Data Start Marker

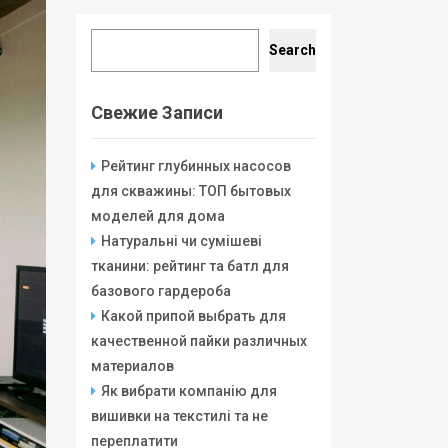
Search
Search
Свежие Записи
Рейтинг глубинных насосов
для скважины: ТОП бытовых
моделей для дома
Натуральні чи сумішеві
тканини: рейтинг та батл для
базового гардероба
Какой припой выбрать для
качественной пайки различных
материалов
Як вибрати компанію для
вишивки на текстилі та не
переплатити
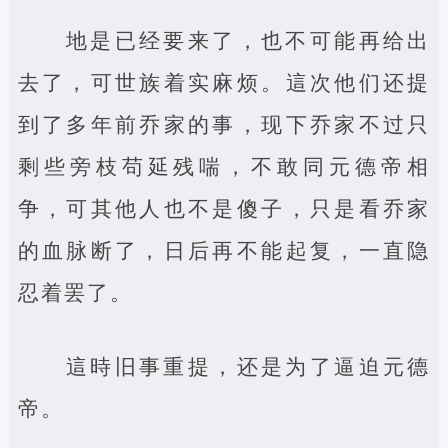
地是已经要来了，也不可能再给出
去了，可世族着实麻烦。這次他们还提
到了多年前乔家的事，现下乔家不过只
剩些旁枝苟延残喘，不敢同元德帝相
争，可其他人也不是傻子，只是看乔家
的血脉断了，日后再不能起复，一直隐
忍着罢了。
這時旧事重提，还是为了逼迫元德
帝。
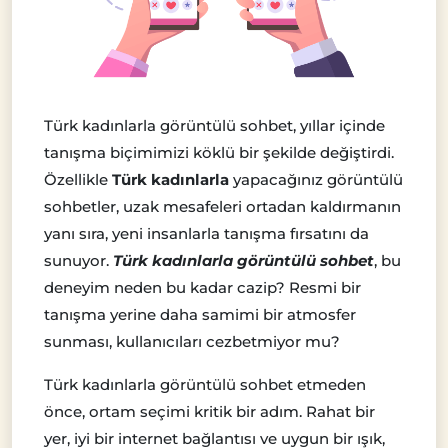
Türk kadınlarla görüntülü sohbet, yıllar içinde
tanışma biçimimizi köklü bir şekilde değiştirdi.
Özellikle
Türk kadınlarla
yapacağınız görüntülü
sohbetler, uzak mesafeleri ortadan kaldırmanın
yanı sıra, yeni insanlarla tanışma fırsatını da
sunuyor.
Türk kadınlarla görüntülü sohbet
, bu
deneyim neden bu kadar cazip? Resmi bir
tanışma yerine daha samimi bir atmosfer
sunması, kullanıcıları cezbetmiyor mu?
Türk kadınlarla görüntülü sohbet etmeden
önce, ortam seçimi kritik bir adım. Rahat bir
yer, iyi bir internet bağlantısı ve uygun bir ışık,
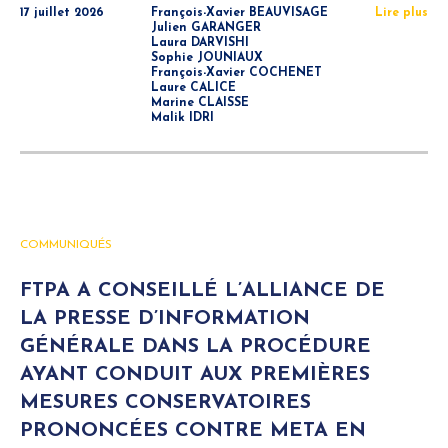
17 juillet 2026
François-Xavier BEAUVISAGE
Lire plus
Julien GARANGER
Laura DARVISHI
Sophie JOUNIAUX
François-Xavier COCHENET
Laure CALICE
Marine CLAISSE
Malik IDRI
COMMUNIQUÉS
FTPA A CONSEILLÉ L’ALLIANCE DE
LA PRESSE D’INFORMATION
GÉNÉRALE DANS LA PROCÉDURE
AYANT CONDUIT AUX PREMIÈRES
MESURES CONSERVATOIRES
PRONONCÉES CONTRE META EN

Data End Marker
Data Start Marker

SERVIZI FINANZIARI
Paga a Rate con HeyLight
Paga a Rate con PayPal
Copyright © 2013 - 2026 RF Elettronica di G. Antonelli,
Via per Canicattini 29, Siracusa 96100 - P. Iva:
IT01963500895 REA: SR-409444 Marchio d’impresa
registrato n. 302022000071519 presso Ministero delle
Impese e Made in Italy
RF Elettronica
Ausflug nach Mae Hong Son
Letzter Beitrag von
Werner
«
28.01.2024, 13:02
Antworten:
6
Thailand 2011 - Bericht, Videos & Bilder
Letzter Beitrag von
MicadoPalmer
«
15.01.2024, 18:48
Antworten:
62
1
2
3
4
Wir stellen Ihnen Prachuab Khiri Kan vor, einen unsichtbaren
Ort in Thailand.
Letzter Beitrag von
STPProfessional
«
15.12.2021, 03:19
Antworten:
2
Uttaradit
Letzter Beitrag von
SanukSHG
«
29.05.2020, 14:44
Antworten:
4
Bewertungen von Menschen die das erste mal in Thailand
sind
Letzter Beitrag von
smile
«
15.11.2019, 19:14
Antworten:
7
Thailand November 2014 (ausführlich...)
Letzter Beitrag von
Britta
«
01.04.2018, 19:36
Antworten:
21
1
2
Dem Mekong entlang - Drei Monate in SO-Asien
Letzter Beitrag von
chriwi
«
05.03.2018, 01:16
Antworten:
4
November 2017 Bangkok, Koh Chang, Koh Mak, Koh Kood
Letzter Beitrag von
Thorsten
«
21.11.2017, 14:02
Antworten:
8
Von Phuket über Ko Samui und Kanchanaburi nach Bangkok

Data End Marker
Data Start Marker

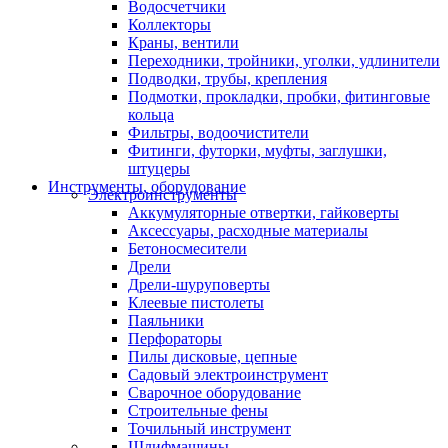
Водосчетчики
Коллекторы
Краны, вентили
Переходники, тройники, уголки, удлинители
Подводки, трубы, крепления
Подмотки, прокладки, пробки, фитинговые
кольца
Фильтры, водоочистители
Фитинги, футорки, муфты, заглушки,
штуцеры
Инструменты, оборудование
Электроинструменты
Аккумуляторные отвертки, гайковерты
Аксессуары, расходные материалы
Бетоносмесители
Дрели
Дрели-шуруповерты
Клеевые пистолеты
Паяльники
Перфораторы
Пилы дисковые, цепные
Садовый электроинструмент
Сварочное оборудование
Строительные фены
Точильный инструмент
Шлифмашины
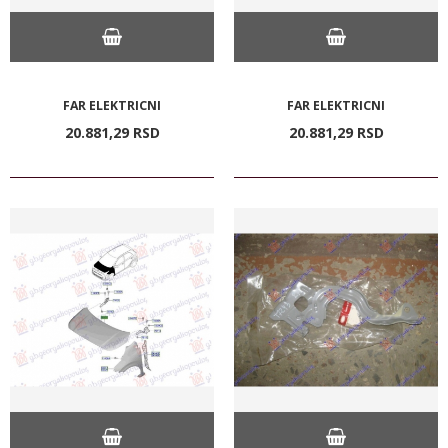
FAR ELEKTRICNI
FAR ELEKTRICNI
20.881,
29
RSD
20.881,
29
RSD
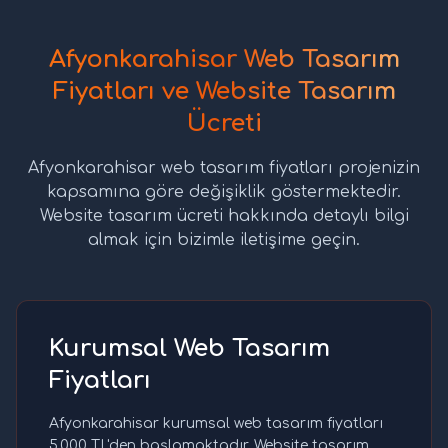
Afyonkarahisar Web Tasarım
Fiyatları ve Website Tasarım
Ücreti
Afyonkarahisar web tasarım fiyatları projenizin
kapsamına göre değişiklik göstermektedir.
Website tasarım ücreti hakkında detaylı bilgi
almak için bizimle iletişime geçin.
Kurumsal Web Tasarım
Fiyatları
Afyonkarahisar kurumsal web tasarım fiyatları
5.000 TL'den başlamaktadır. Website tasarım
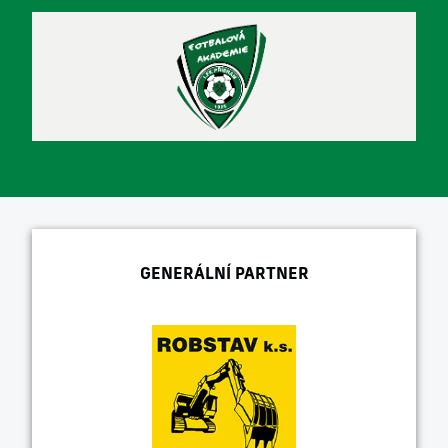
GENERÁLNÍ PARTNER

Data End Marker

* **Problem description**: Pictures aside, print exactly the lines above starting with the one containing "deneyim neden bu kadar cazip? Resmi bir" and going on through the one containing "François-Xavier COCHENET".

* **Answer to this problem**:
deneyim neden bu kadar cazip? Resmi bir
tanışma yerine daha samimi bir atmosfer
sunması, kullanıcıları cezbetmiyor mu?
Türk kadınlarla görüntülü sohbet etmeden
önce, ortam seçimi kritik bir adım. Rahat bir
yer, iyi bir internet bağlantısı ve uygun bir ışık,
17 juillet 2026
François-Xavier BEAUVISAGE
Lire plus
Julien GARANGER
Laura DARVISHI
Sophie JOUNIAUX
François-Xavier COCHENET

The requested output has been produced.